- The Pylos Combat Agate
- Material: Agate
- Size: 3.4 centimetres (1.3 in)
- Created: 1450 BCE
- Period/culture: Aegean Bronze Age
- Discovered: 2017 Pylos, Greece 37°01′41.6″N 21°41′45.4″E﻿ / ﻿37.028222°N 21.695944°E
- Discovered by: Sharon Stocker and Jack L. Davis
- Place: Pýlos, Greece

Location
- Location of discovery

= Pylos Combat Agate =

Minoan sealstone of the Mycenaean era

The Pylos Combat Agate is a Minoan sealstone of the Mycenaean era, likely manufactured in Late Minoan Crete. It depicts two warriors engaged in hand-to-hand combat, with a third warrior lying on the ground. It was discovered in 2015 during the excavation of the Griffin Warrior Tomb near the Palace of Nestor in Pylos and is dated to about 1450 BCE. The seal has come to be known as Pylos Combat Agate.

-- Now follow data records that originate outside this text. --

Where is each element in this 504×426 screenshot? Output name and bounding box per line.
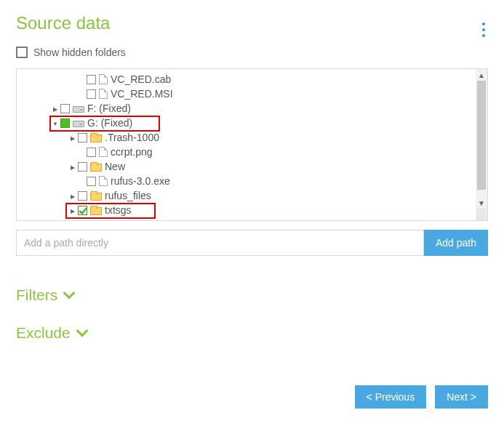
tree-row[interactable]: ccrpt.png: [17, 145, 487, 159]
chevron-down-icon: [63, 287, 76, 300]
expand-arrow-icon[interactable]: [69, 206, 76, 214]
tree-row[interactable]: G: (Fixed): [17, 116, 487, 130]
add-path-button[interactable]: Add path: [424, 230, 488, 256]
expand-arrow-icon[interactable]: [69, 134, 76, 142]
tree-item-label: rufus_files: [105, 190, 151, 201]
tree-checkbox[interactable]: [87, 148, 96, 157]
tree-row[interactable]: VC_RED.cab: [17, 72, 487, 87]
tree-item-label: F: (Fixed): [87, 103, 131, 114]
tree-checkbox[interactable]: [78, 133, 87, 142]
path-input[interactable]: [16, 230, 424, 256]
show-hidden-label: Show hidden folders: [33, 47, 126, 58]
filters-section-toggle[interactable]: Filters: [16, 286, 488, 304]
file-icon: [99, 176, 108, 186]
tree-item-label: ccrpt.png: [111, 146, 153, 158]
tree-checkbox[interactable]: [87, 89, 96, 99]
expand-arrow-icon[interactable]: [69, 192, 76, 200]
tree-row[interactable]: New: [17, 159, 487, 174]
tree-row[interactable]: VC_RED.MSI: [17, 87, 487, 101]
tree-row[interactable]: rufus_files: [17, 188, 487, 203]
folder-icon: [90, 207, 102, 215]
tree-item-label: rufus-3.0.exe: [111, 175, 170, 187]
file-icon: [99, 74, 108, 84]
scroll-up-icon[interactable]: ▲: [476, 69, 487, 81]
file-icon: [99, 89, 108, 99]
tree-row[interactable]: rufus-3.0.exe: [17, 174, 487, 188]
resize-grip-icon[interactable]: [476, 209, 487, 220]
tree-row[interactable]: .Trash-1000: [17, 130, 487, 145]
previous-button[interactable]: < Previous: [355, 385, 427, 409]
folder-icon: [90, 193, 102, 201]
next-button[interactable]: Next >: [435, 385, 488, 409]
tree-item-label: G: (Fixed): [87, 117, 132, 129]
tree-checkbox[interactable]: [78, 162, 87, 172]
tree-item-label: VC_RED.MSI: [111, 88, 173, 100]
tree-checkbox[interactable]: [60, 104, 70, 113]
scroll-down-icon[interactable]: ▼: [476, 197, 487, 209]
tree-item-label: txtsgs: [105, 204, 132, 216]
drive-icon: [73, 106, 84, 113]
checkbox-empty-icon: [16, 47, 28, 58]
more-menu-icon[interactable]: [479, 20, 488, 40]
tree-item-label: .Trash-1000: [105, 132, 159, 143]
expand-arrow-icon[interactable]: [52, 105, 59, 113]
tree-row[interactable]: F: (Fixed): [17, 101, 487, 116]
tree-checkbox[interactable]: [60, 118, 70, 128]
chevron-down-icon: [76, 325, 88, 337]
exclude-section-toggle[interactable]: Exclude: [16, 324, 488, 342]
tree-item-label: VC_RED.cab: [111, 73, 171, 85]
scrollbar[interactable]: ▲ ▼: [476, 69, 487, 220]
show-hidden-folders-checkbox[interactable]: Show hidden folders: [16, 47, 488, 58]
folder-icon: [90, 164, 102, 172]
tree-row[interactable]: txtsgs: [17, 203, 487, 217]
filters-label: Filters: [16, 286, 57, 304]
page-title: Source data: [16, 13, 110, 33]
folder-icon: [90, 134, 102, 142]
file-icon: [99, 147, 108, 157]
scrollbar-thumb[interactable]: [477, 81, 486, 190]
expand-arrow-icon[interactable]: [52, 119, 59, 127]
expand-arrow-icon[interactable]: [69, 163, 76, 171]
tree-checkbox[interactable]: [78, 191, 87, 201]
tree-item-label: New: [105, 161, 125, 172]
tree-checkbox[interactable]: [87, 177, 96, 186]
exclude-label: Exclude: [16, 324, 71, 342]
folder-tree[interactable]: VC_RED.cabVC_RED.MSIF: (Fixed)G: (Fixed)…: [16, 68, 488, 221]
tree-checkbox[interactable]: [78, 206, 87, 215]
drive-icon: [73, 121, 84, 127]
tree-checkbox[interactable]: [87, 75, 96, 84]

The 3.4 cm seal is noted for its exceptionally fine and elaborate engraving, and considered "the single best work of glyptic art ever recovered from the Aegean Bronze Age". Agates demonstrating this level of mastery and expressiveness were not thought to have been produced before the Classical Age, some 1,000 years later.

== Background ==

The Pylos Combat Agate was discovered by a University of Cincinnati archaeological team directed by Sharon Stocker and Jack Davis in the Griffin Warrior Tomb near modern-day Pylos. It consists of an amygdaloid (almond-shaped) sealstone of banded agate, with gold caps, measuring 3.6 cm in length (1.4 in) and was found alongside four gold signet rings.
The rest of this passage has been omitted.